Satuan Reserse Narkoba (Satresnarkoba) Kepolisian Resor Kota (Polresta) Kendari berhasil meringkus dua remaja. Mereka diduga terlibat dalam peredaran narkotika jenis sabu dan tembakau sintetis di wilayah Kendari, Sulawesi Tenggara. Penangkapan ini merupakan langkah tegas dalam memerangi peredaran tembakau sintetis Kendari.
Kedua terduga pengedar tersebut berinisial IR dan AD, yang dibekuk pada Sabtu (23/5) oleh Tim Gabungan Kasatgas Gakkum Operasi Pekat Anoa 2026. Penangkapan dilakukan di BTN Anugerah Land, Kelurahan Watulondo, Kecamatan Puuwatu, Kota Kendari. Kepala Satresnarkoba Polresta Kendari, AKP Andi Musakkir, mengonfirmasi kejadian ini.
Penangkapan ini bermula dari laporan masyarakat mengenai dugaan penyalahgunaan dan peredaran gelap narkotika di sekitar lokasi kejadian. Pihak kepolisian segera menindaklanjuti informasi tersebut dan berhasil mengamankan kedua pelaku. Upaya ini menunjukkan komitmen Polresta Kendari dalam menjaga keamanan masyarakat.
Kronologi Penangkapan dan Barang Bukti Peredaran Tembakau Sintetis
AKP Andi Musakkir menjelaskan bahwa penangkapan IR dan AD dilakukan setelah adanya laporan aktif dari warga. Informasi tersebut mengindikasikan adanya aktivitas mencurigakan terkait narkotika di area tersebut. Tim gabungan segera bergerak cepat untuk melakukan penyelidikan dan penindakan.
Dalam operasi tersebut, petugas berhasil mengamankan sejumlah barang bukti penting dari tangan kedua remaja. Barang bukti tersebut meliputi satu bungkus plastik bening berisi narkotika jenis sabu seberat 0,27 gram. Selain itu, ditemukan juga 40 bungkus plastik bening berisi tembakau sintetis dengan berat total 38,49 gram.
Tidak hanya narkotika, polisi juga menyita barang bukti non-narkotika lainnya yang relevan dengan kasus ini. Barang-barang tersebut antara lain dua plastik bungkus kosong, dua unit HP, serta dua unit sepeda motor. Petugas juga mengamankan gulungan tembakau rokok, satu pipet, satu tas hitam, dan satu buah gunting.

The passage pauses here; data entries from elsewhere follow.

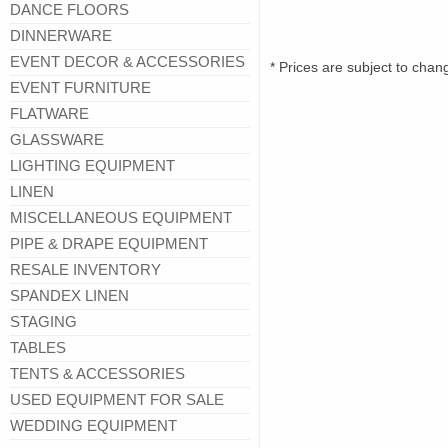
DANCE FLOORS
DINNERWARE
EVENT DECOR & ACCESSORIES
* Prices are subject to chan
EVENT FURNITURE
FLATWARE
GLASSWARE
LIGHTING EQUIPMENT
LINEN
MISCELLANEOUS EQUIPMENT
PIPE & DRAPE EQUIPMENT
RESALE INVENTORY
SPANDEX LINEN
STAGING
TABLES
TENTS & ACCESSORIES
USED EQUIPMENT FOR SALE
WEDDING EQUIPMENT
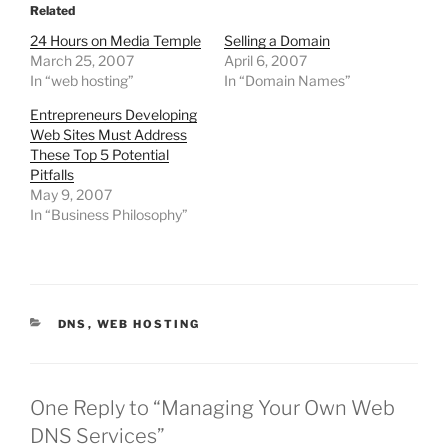
o
o
Related
s
s
h
h
24 Hours on Media Temple
Selling a Domain
a
a
r
r
March 25, 2007
April 6, 2007
e
e
o
o
In “web hosting”
In “Domain Names”
n
n
T
F
w
a
Entrepreneurs Developing
i
c
Web Sites Must Address
t
e
t
b
These Top 5 Potential
e
o
r
o
Pitfalls
(
k
May 9, 2007
O
(
p
O
In “Business Philosophy”
e
p
n
e
s
n
i
s
n
i
n
n
e
n
w
e
w
w
CATEGORIES
DNS
,
WEB HOSTING
i
w
n
i
d
n
o
d
w
o
)
w
)
One Reply to “Managing Your Own Web
DNS Services”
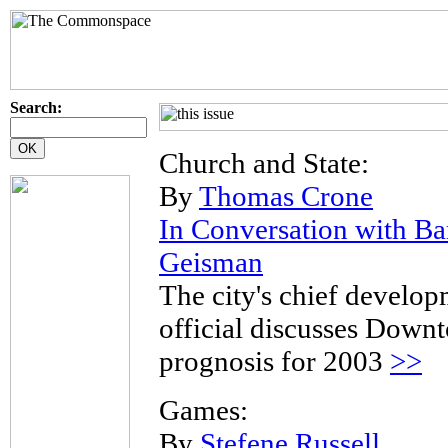
Search:
Church and State:
By
Thomas Crone
In Conversation with Ba
Geisman
The city's chief develo
official discusses Down
prognosis for 2003
>>
Games:
By
Stefene Russell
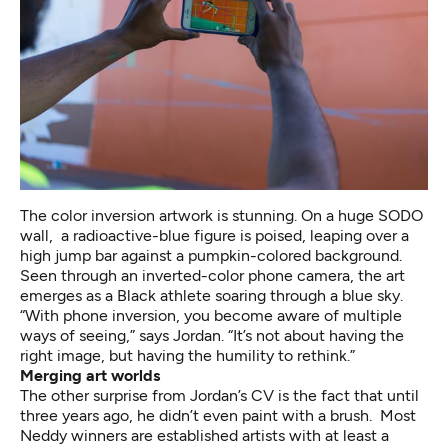
The color inversion artwork is stunning. On a huge SODO
wall, a radioactive-blue figure is poised, leaping over a
high jump bar against a pumpkin-colored background.
Seen through an inverted-color phone camera, the art
emerges as a Black athlete soaring through a blue sky.
“With phone inversion, you become aware of multiple
ways of seeing,” says Jordan. “It’s not about having the
right image, but having the humility to rethink.”
Merging art worlds
The other surprise from Jordan’s CV is the fact that until
three years ago, he didn’t even paint with a brush. Most
Neddy winners are established artists with at least a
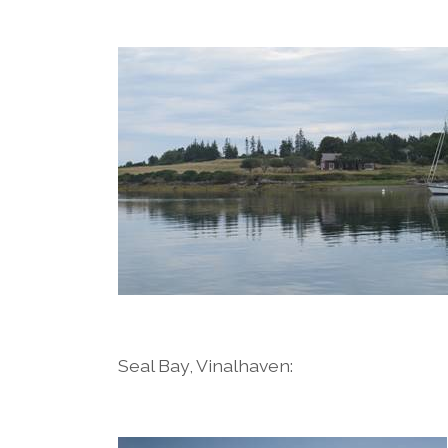
Seal Bay, Vinalhaven:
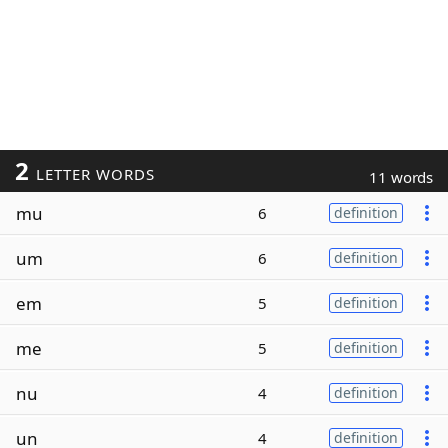
2
LETTER WORDS
11 words
mu
6
definition
um
6
definition
em
5
definition
me
5
definition
nu
4
definition
un
4
definition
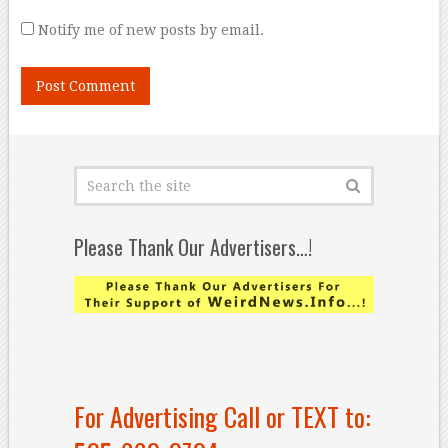
Notify me of new posts by email.
Please Thank Our Advertisers…!
For Advertising Call or TEXT to:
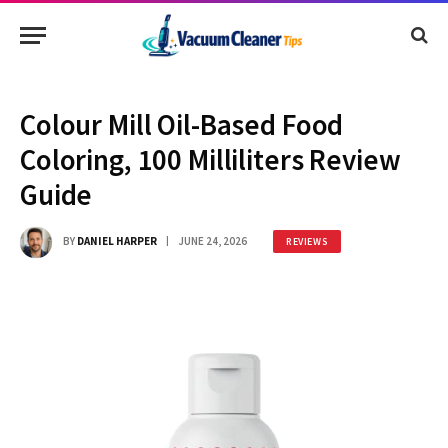
Colour Mill Oil-Based Food
Coloring, 100 Milliliters Review
Guide
BY
DANIEL HARPER
JUNE 24, 2026
REVIEWS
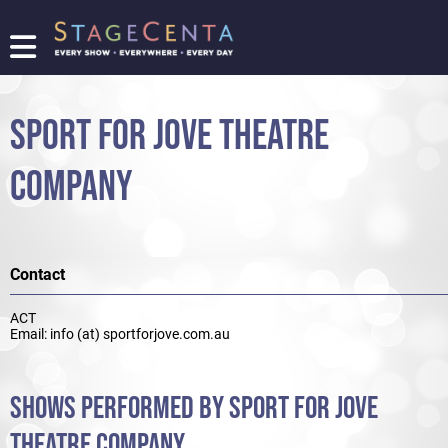
FIND
A
SHOW
SPORT FOR JOVE THEATRE
PROMOTE
YOUR
COMPANY
SHOW
TICKETING
LOGIN/REGISTER
Contact
ACT
Email: info (at) sportforjove.com.au
SHOWS PERFORMED BY SPORT FOR JOVE
THEATRE COMPANY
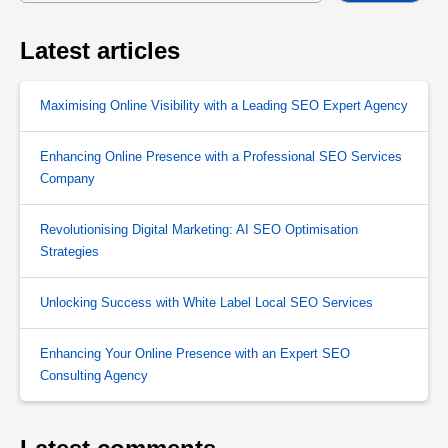
Latest articles
Maximising Online Visibility with a Leading SEO Expert Agency
Enhancing Online Presence with a Professional SEO Services
Company
Revolutionising Digital Marketing: AI SEO Optimisation
Strategies
Unlocking Success with White Label Local SEO Services
Enhancing Your Online Presence with an Expert SEO
Consulting Agency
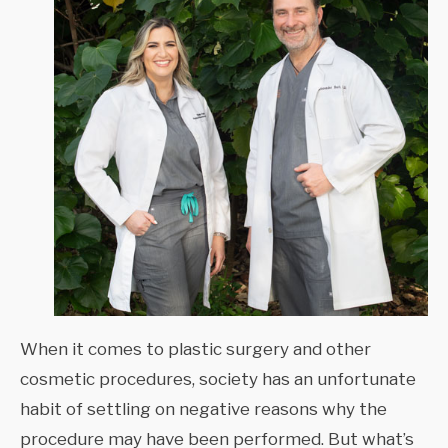
When it comes to plastic surgery and other
cosmetic procedures, society has an unfortunate
habit of settling on negative reasons why the
procedure may have been performed. But what’s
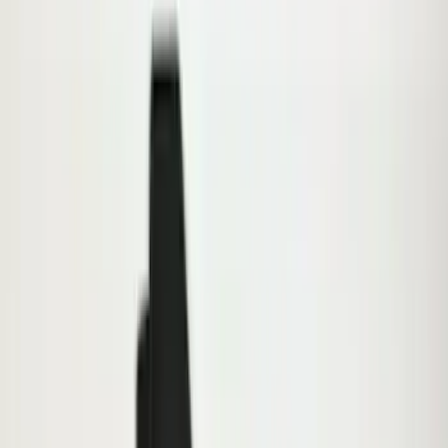
(
6
)
6.5
(
2
)
Rack Application
Bike
(
5
)
Water Sports
(
3
)
Snowsport
(
2
)
Price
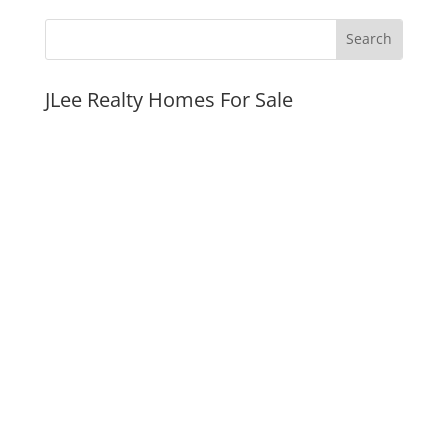
JLee Realty Homes For Sale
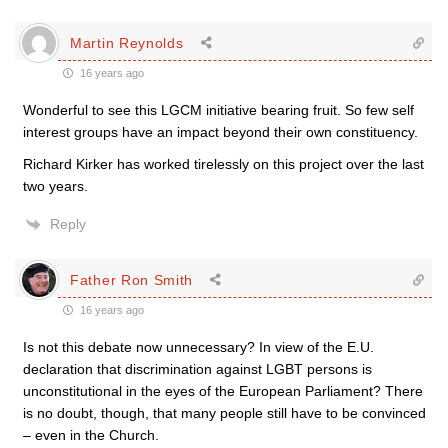
Martin Reynolds
16 years ago
Wonderful to see this LGCM initiative bearing fruit. So few self
interest groups have an impact beyond their own constituency.
Richard Kirker has worked tirelessly on this project over the last
two years.
Reply
Father Ron Smith
16 years ago
Is not this debate now unnecessary? In view of the E.U.
declaration that discrimination against LGBT persons is
unconstitutional in the eyes of the European Parliament? There
is no doubt, though, that many people still have to be convinced
– even in the Church.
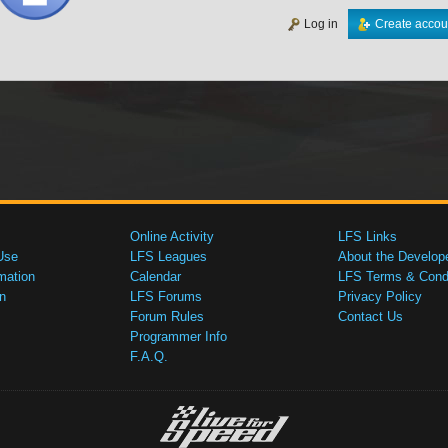
Log in
Create accou
Online Activity
LFS Links
Use
LFS Leagues
About the Develop
mation
Calendar
LFS Terms & Condi
n
LFS Forums
Privacy Policy
Forum Rules
Contact Us
Programmer Info
F.A.Q.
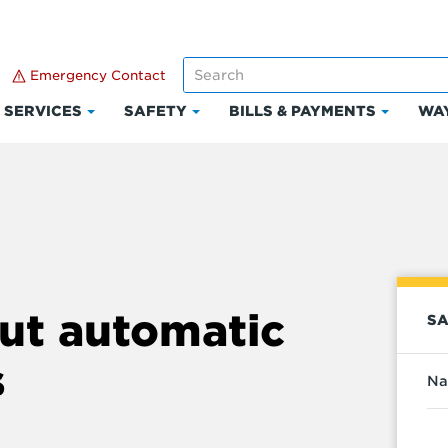
Emergency Contact
SERVICES
SAFETY
BILLS & PAYMENTS
WAY
k
Click
Click
Click
to
to
to
and
expand
expand
expand
Services
Safety
Bills
ount
&
Paymen
ut automatic
SA
s
Na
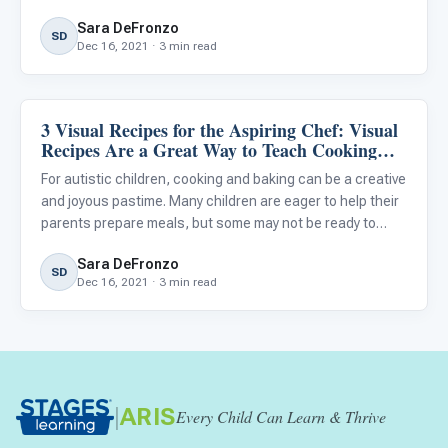
prepare complex recipes...
Sara DeFronzo
SD
Dec 16, 2021 · 3 min read
3 Visual Recipes for the Aspiring Chef: Visual
Life Skills & Transitions
Recipes Are a Great Way to Teach Cooking
and Baking to Your Autistic Child
For autistic children, cooking and baking can be a creative
and joyous pastime. Many children are eager to help their
parents prepare meals, but some may not be ready to
prepare complex recipes using the oven or stovetop. The
Sara DeFronzo
recipes provided below are intended for autistic chil
SD
Dec 16, 2021 · 3 min read
|
ARIS
Every Child Can Learn & Thrive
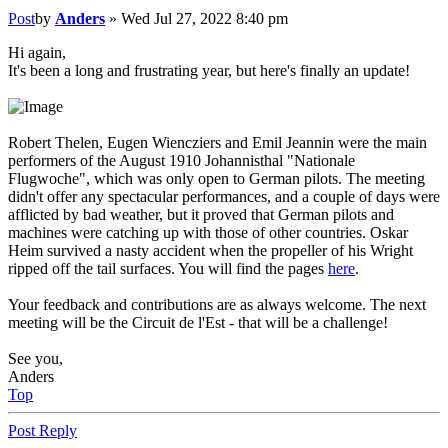
Post
by
Anders
»
Wed Jul 27, 2022 8:40 pm
Hi again,
It's been a long and frustrating year, but here's finally an update!
Robert Thelen, Eugen Wiencziers and Emil Jeannin were the main
performers of the August 1910 Johannisthal "Nationale
Flugwoche", which was only open to German pilots. The meeting
didn't offer any spectacular performances, and a couple of days were
afflicted by bad weather, but it proved that German pilots and
machines were catching up with those of other countries. Oskar
Heim survived a nasty accident when the propeller of his Wright
ripped off the tail surfaces. You will find the pages
here
.
Your feedback and contributions are as always welcome. The next
meeting will be the Circuit de l'Est - that will be a challenge!
See you,
Anders
Top
Post Reply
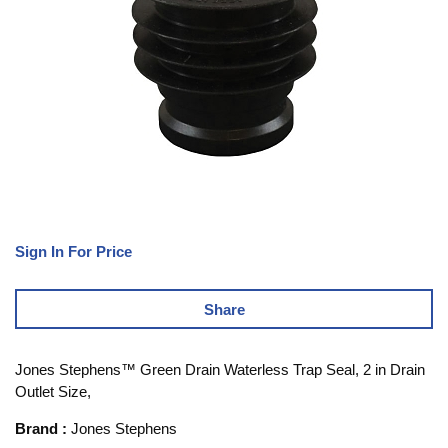
Sign In For Price
Share
Jones Stephens™ Green Drain Waterless Trap Seal, 2 in Drain
Outlet Size,
Brand
:
Jones Stephens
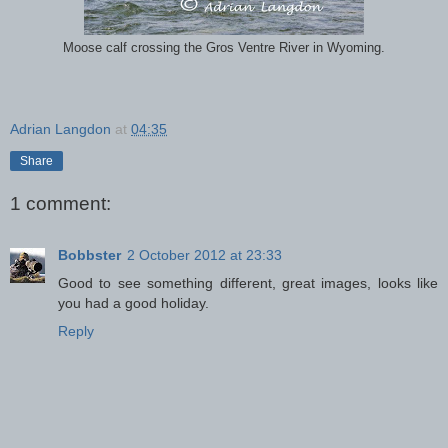
Moose calf crossing the Gros Ventre River in Wyoming.
Adrian Langdon
at
04:35
Share
1 comment:
Bobbster
2 October 2012 at 23:33
Good to see something different, great images, looks like
you had a good holiday.
Reply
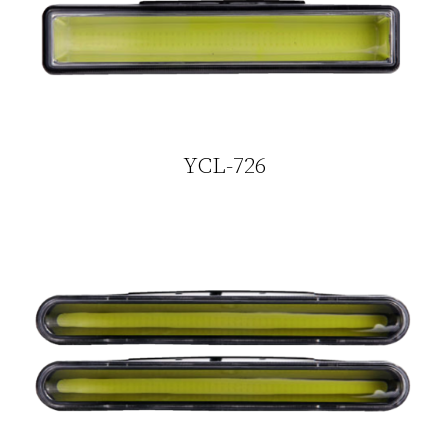
YCL-726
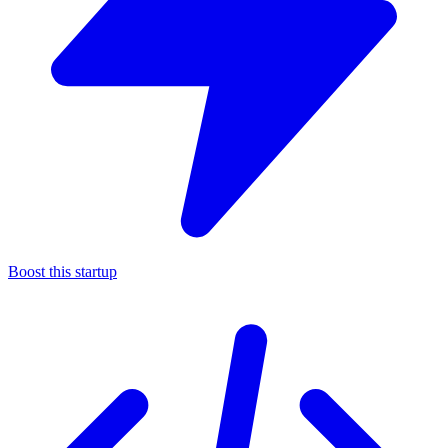
Boost this startup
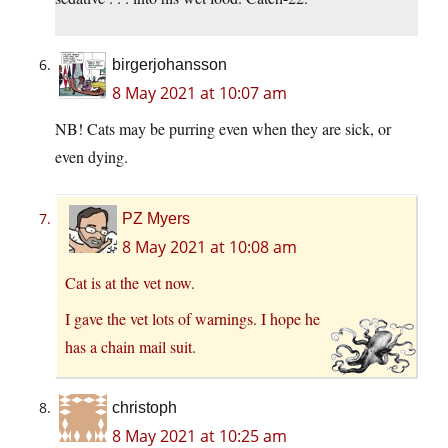
birgerjohansson
8 May 2021 at 10:07 am
NB! Cats may be purring even when they are sick, or
even dying.
PZ Myers
8 May 2021 at 10:08 am
Cat is at the vet now.
I gave the vet lots of warnings. I hope he
has a chain mail suit.
christoph
8 May 2021 at 10:25 am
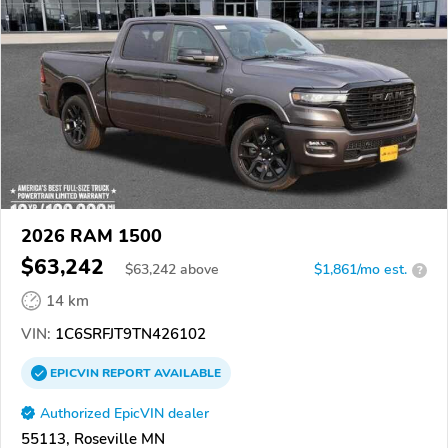
2026 RAM 1500
$63,242
$
63,242
above
$1,861/mo est.
?
14 km
VIN:
1C6SRFJT9TN426102
EPICVIN
REPORT
AVAILABLE
Authorized EpicVIN dealer
55113, Roseville MN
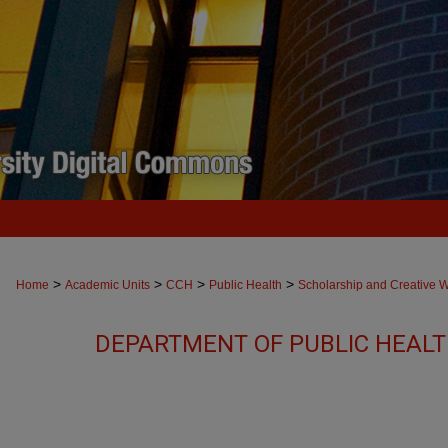
>
>
>
>
Home
Academic Units
CCH
Public Health
Scholarship and Creative 
DEPARTMENT OF PUBLIC HEAL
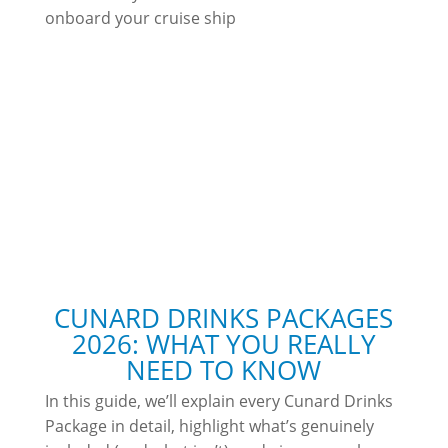
onboard your cruise ship
CUNARD DRINKS PACKAGES
2026: WHAT YOU REALLY
NEED TO KNOW
In this guide, we’ll explain every Cunard Drinks
Package in detail, highlight what’s genuinely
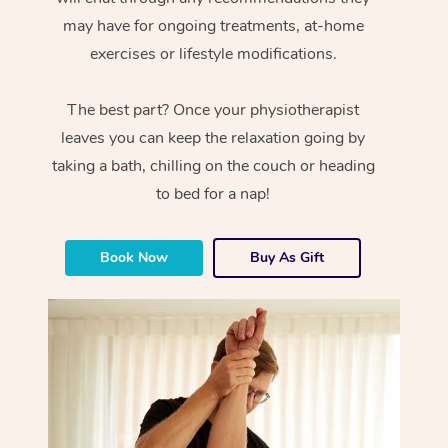
may have for ongoing treatments, at-home
exercises or lifestyle modifications.
The best part? Once your physiotherapist
leaves you can keep the relaxation going by
taking a bath, chilling on the couch or heading
to bed for a nap!
Book Now
Buy As Gift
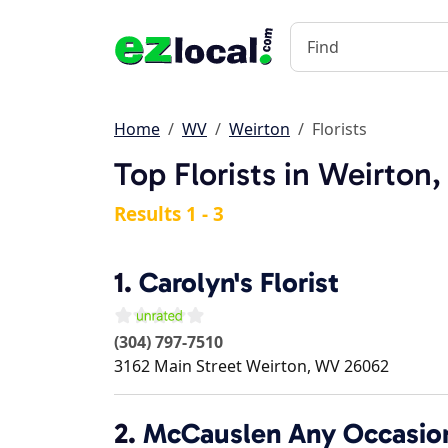
Home
WV
Weirton
Florists
Top Florists in Weirton
Results 1 - 3
1.
Carolyn's Florist
(304) 797-7510
3162 Main Street
Weirton
,
WV
26062
2.
McCauslen Any Occasion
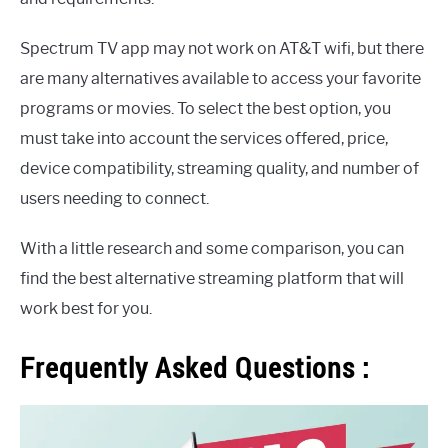
Spectrum TV app may not work on AT&T wifi, but there
are many alternatives available to access your favorite
programs or movies. To select the best option, you
must take into account the services offered, price,
device compatibility, streaming quality, and number of
users needing to connect.
With a little research and some comparison, you can
find the best alternative streaming platform that will
work best for you.
Frequently Asked Questions :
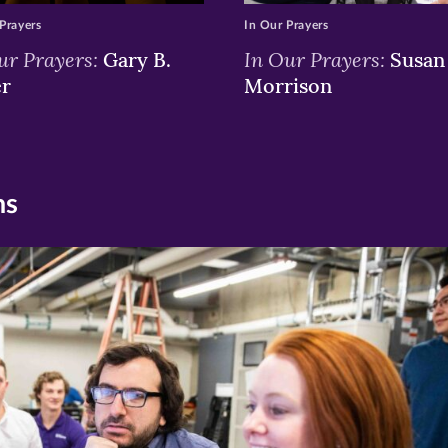
Prayers
In Our Prayers
ur Prayers:
In Our Prayers:
Gary B.
Susan 
er
Morrison
ns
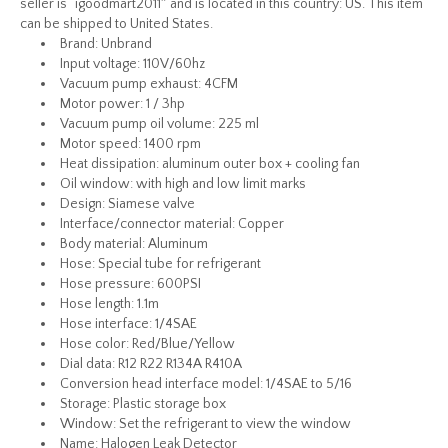
seller is “igoodmart2011″ and is located in this country: US. This item
can be shipped to United States.
Brand: Unbrand
Input voltage: 110V/60hz
Vacuum pump exhaust: 4CFM
Motor power: 1 / 3hp
Vacuum pump oil volume: 225 ml
Motor speed: 1400 rpm
Heat dissipation: aluminum outer box + cooling fan
Oil window: with high and low limit marks
Design: Siamese valve
Interface/connector material: Copper
Body material: Aluminum
Hose: Special tube for refrigerant
Hose pressure: 600PSI
Hose length: 1.1m
Hose interface: 1/4SAE
Hose color: Red/Blue/Yellow
Dial data: R12 R22 R134A R410A
Conversion head interface model: 1/4SAE to 5/16
Storage: Plastic storage box
Window: Set the refrigerant to view the window
Name: Halogen Leak Detector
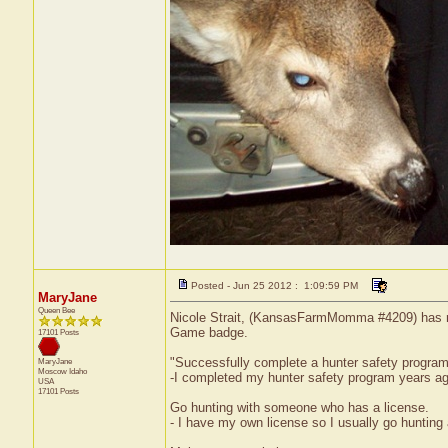
Posted - Jun 25 2012 : 1:09:59 PM
MaryJane
Queen Bee
Nicole Strait, (KansasFarmMomma #4209) has rec
Game badge.
17101 Posts
"Successfully complete a hunter safety progra
MaryJane
Moscow
Idaho
-I completed my hunter safety program years ag
USA
17101 Posts
Go hunting with someone who has a license.
- I have my own license so I usually go huntin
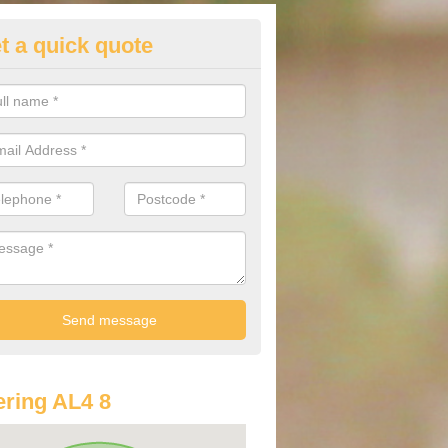
t a quick quote
st Audi Offers in Amwell
u are looking for an Audi as your new car, there are a range of differe
r you to help you save money.
ring AL4 8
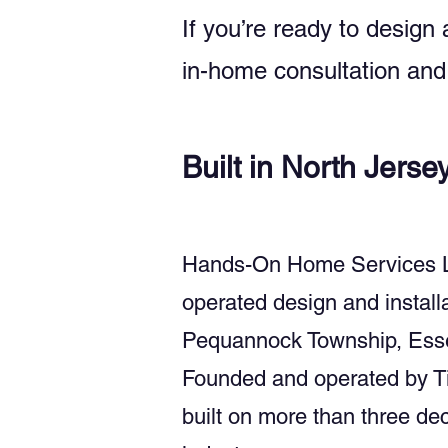
If you’re ready to design
in-home consultation and 
Built in North Jerse
Hands-On Home Services LLC 
operated design and instal
Pequannock Township, Esse
Founded and operated by Ti
built on more than three d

Pengembangan Kasus dan Proses Hukum Lanjutan Terkait Peredaran Narkoba
Saat ini, pihak kepolisian tengah melakukan pengembangan intensif terhadap kasus peredaran tembakau sintetis Kendari ini. Tujuannya adalah untuk mengungkap jaringan-jaringan lain yang terlibat dalam penyalahgunaan dan peredaran gelap narkotika. “Masih dalam pengembangan,” ungkap Musakkir.
Proses pengembangan ini diharapkan dapat membongkar mata rantai peredaran narkotika yang lebih luas. Polisi berkomitmen untuk menindak tegas semua pihak yang terlibat. Langkah ini penting untuk memutus jalur distribusi barang haram di Kendari.
Kedua tersangka, IR dan AD, saat ini telah diamankan di Satresnarkoba Polresta Kendari. Mereka akan menjalani proses penyidikan lebih lanjut sesuai dengan hukum yang berlaku. Pihak berwenang akan memastikan seluruh prosedur hukum terpenuhi.